─── MATERIAL PROVIDED ───

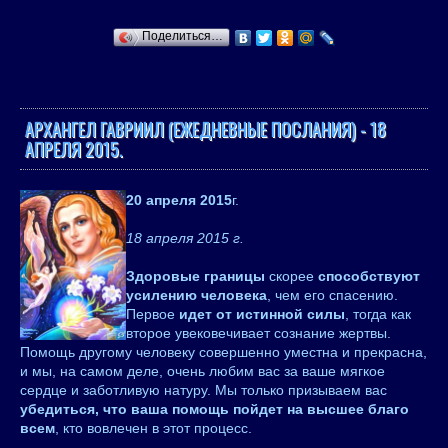
Поделиться…
АРХАНГЕЛ ГАВРИИЛ (ЕЖЕДНЕВНЫЕ ПОСЛАНИЯ) - 18
АПРЕЛЯ 2015.
20 апреля 2015
г.
18 апреля 2015 г.
Здоровые границы
скорее
способствуют
усилению человека
, чем его спасению.
Первое
идет от истинной силы
, тогда как
второе увековечивает сознание жертвы.
Помощь другому человеку совершенно уместна и прекрасна,
и мы, на самом деле, очень любим вас за ваше мягкое
сердце и заботливую натуру. Мы только призываем вас
убедиться, что ваша помощь пойдет на высшее благо
всем
, кто вовлечен в этот процесс.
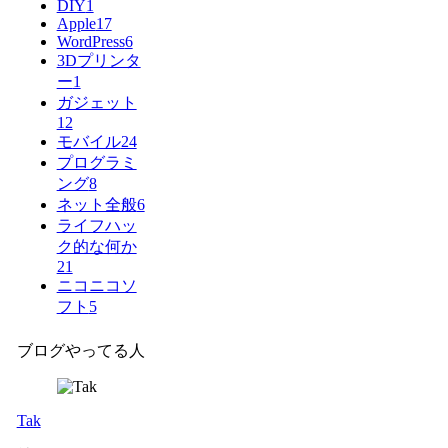
DIY
1
Apple
17
WordPress
6
3Dプリンタ
ー
1
ガジェット
12
モバイル
24
プログラミ
ング
8
ネット全般
6
ライフハッ
ク的な何か
21
ニコニコソ
フト
5
ブログやってる人
Tak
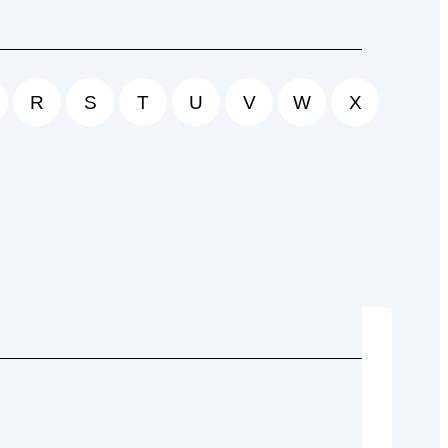
R
S
T
U
V
W
X
Er beeinflusst die Kreditvergabe der Banken und
rtikel…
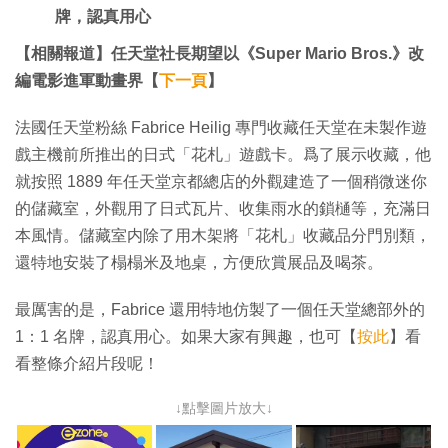
牌，認真用心
【相關報道】任天堂社長期望以《Super Mario Bros.》改
編電影進軍動畫界【
下一頁
】
法國任天堂粉絲 Fabrice Heilig 專門收藏任天堂在未製作遊
戲主機前所推出的日式「花札」遊戲卡。爲了展示收藏，他
就按照 1889 年任天堂京都總店的外觀建造了一個稍微迷你
的儲藏室，外觀用了日式瓦片、收集雨水的鎖樋等，充滿日
本風情。儲藏室内除了用木架將「花札」收藏品分門別類，
還特地安裝了榻榻米及地桌，方便欣賞展品及喝茶。
最厲害的是，Fabrice 還用特地仿製了一個任天堂總部外的
1：1 名牌，認真用心。如果大家有興趣，也可【
按此
】看
看整條介紹片段呢！
↓點擊圖片放大↓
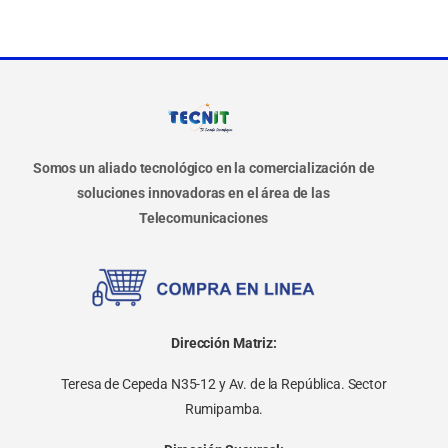
Somos un aliado tecnológico en la comercialización de
soluciones innovadoras en el área de las
Telecomunicaciones
Dirección Matriz:
Teresa de Cepeda N35-12 y Av. de la República. Sector
Rumipamba.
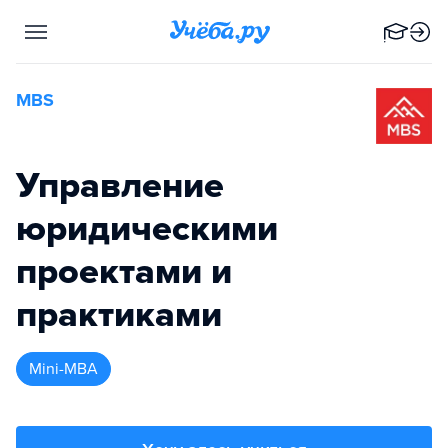
MBS
Управление
юридическими
проектами и
практиками
Mini-MBA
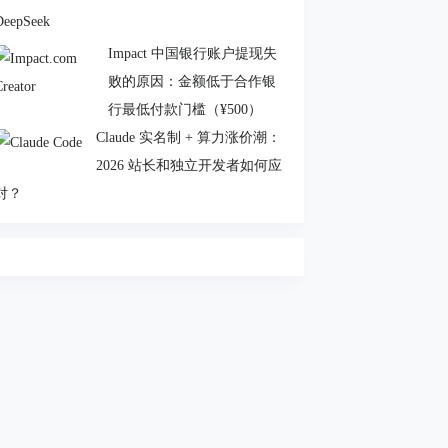
Impact 中国银行账户提现失
败的原因：金额低于合作银
行最低付款门槛（¥500）
Claude 实名制 + 算力涨价潮：
2026 站长和独立开发者如何应
对？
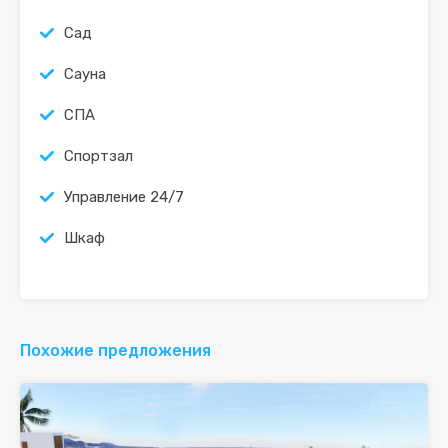
Сад
Сауна
СПА
Спортзал
Управление 24/7
Шкаф
Похожие предложения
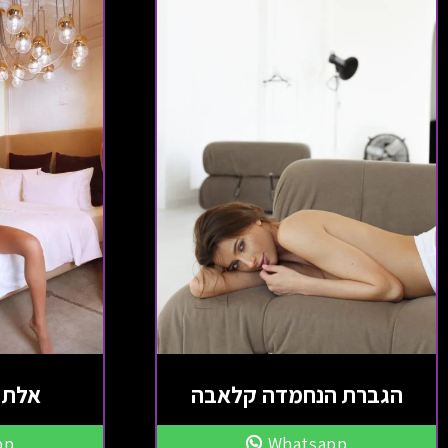
הגברת הנחמדה קלאבה
אלת 
pp
Whatsapp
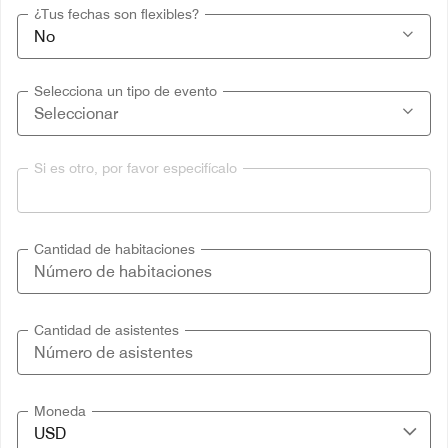
¿Tus fechas son flexibles?
Selecciona un tipo de evento
Si es otro, por favor especifícalo
Cantidad de habitaciones
Cantidad de asistentes
Moneda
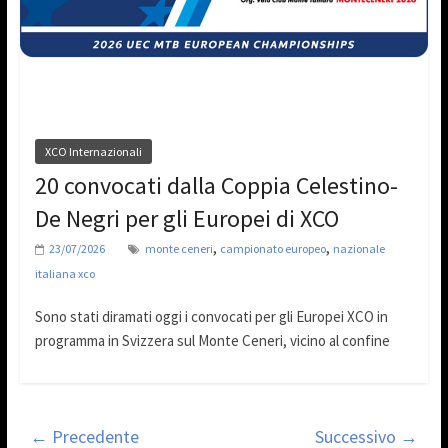
XCO Internazionali
20 convocati dalla Coppia Celestino-
De Negri per gli Europei di XCO
,
,
23/07/2026
monte ceneri
campionato europeo
nazionale
italiana xco
Sono stati diramati oggi i convocati per gli Europei XCO in
programma in Svizzera sul Monte Ceneri, vicino al confine
← Precedente
Successivo →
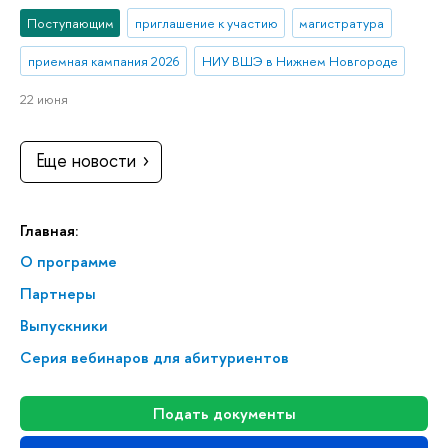
Поступающим
приглашение к участию
магистратура
приемная кампания 2026
НИУ ВШЭ в Нижнем Новгороде
22 июня
Еще новости
Главная:
О программе
Партнеры
Выпускники
Серия вебинаров для абитуриентов
Подать документы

───

ASSIGNED TASK: Copy only what runs above from the line containing "идет от истинной силы" through the line containing "戲主機前所推出的日式「花札」遊戲卡。爲了展示收藏，他", exactly. Leave out the pictures.

TASK RESPONSE:
идет от истинной силы
, тогда как
второе увековечивает сознание жертвы.
Помощь другому человеку совершенно уместна и прекрасна,
и мы, на самом деле, очень любим вас за ваше мягкое
сердце и заботливую натуру. Мы только призываем вас
убедиться, что ваша помощь пойдет на высшее благо
всем
, кто вовлечен в этот процесс.
DIY
1
Apple
17
WordPress
6
3Dプリンタ
ー
1
ガジェット
12
モバイル
24
プログラミ
ング
8
ネット全般
6
ライフハッ
ク的な何か
21
ニコニコソ
フト
5
ブログやってる人
Tak
R
S
T
U
V
W
X
Er beeinflusst die Kreditvergabe der Banken und
rtikel…
牌，認真用心
【相關報道】任天堂社長期望以《Super Mario Bros.》改
編電影進軍動畫界【
下一頁
】
法國任天堂粉絲 Fabrice Heilig 專門收藏任天堂在未製作遊
戲主機前所推出的日式「花札」遊戲卡。爲了展示收藏，他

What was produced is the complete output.